Task to carry out = Print the lines that start the entries and continue through the one holding "es dort nie", please, exactly and with the pictures omitted.

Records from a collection
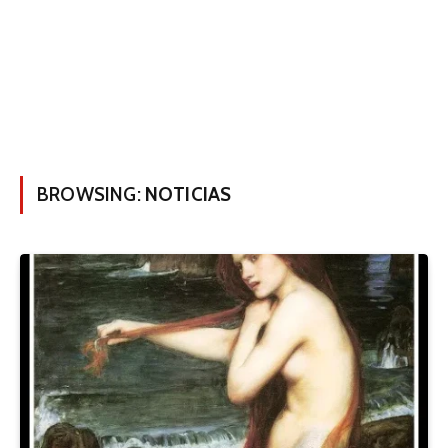
BROWSING:
NOTICIAS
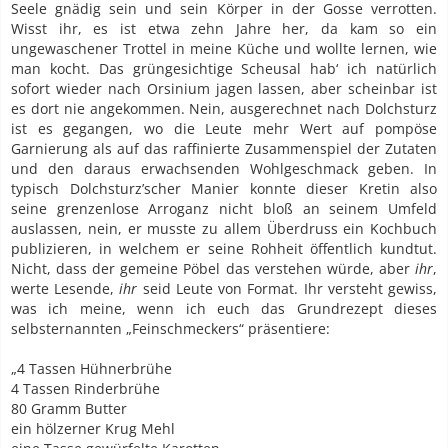
Seele gnädig sein und sein Körper in der Gosse verrotten.
Wisst ihr, es ist etwa zehn Jahre her, da kam so ein
ungewaschener Trottel in meine Küche und wollte lernen, wie
man kocht. Das grüngesichtige Scheusal hab‘ ich natürlich
sofort wieder nach Orsinium jagen lassen, aber scheinbar ist
es dort nie angekommen. Nein, ausgerechnet nach Dolchsturz
ist es gegangen, wo die Leute mehr Wert auf pompöse
Garnierung als auf das raffinierte Zusammenspiel der Zutaten
und den daraus erwachsenden Wohlgeschmack geben. In
typisch Dolchsturz’scher Manier konnte dieser Kretin also
seine grenzenlose Arroganz nicht bloß an seinem Umfeld
auslassen, nein, er musste zu allem Überdruss ein Kochbuch
publizieren, in welchem er seine Rohheit öffentlich kundtut.
Nicht, dass der gemeine Pöbel das verstehen würde, aber
ihr
,
werte Lesende,
ihr
seid Leute von Format. Ihr versteht gewiss,
was ich meine, wenn ich euch das Grundrezept dieses
selbsternannten „Feinschmeckers“ präsentiere:
„4 Tassen Hühnerbrühe
4 Tassen Rinderbrühe
80 Gramm Butter
ein hölzerner Krug Mehl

Response below =
BROWSING:
NOTICIAS
Seele gnädig sein und sein Körper in der Gosse verrotten.
Wisst ihr, es ist etwa zehn Jahre her, da kam so ein
ungewaschener Trottel in meine Küche und wollte lernen, wie
man kocht. Das grüngesichtige Scheusal hab‘ ich natürlich
sofort wieder nach Orsinium jagen lassen, aber scheinbar ist
es dort nie angekommen. Nein, ausgerechnet nach Dolchsturz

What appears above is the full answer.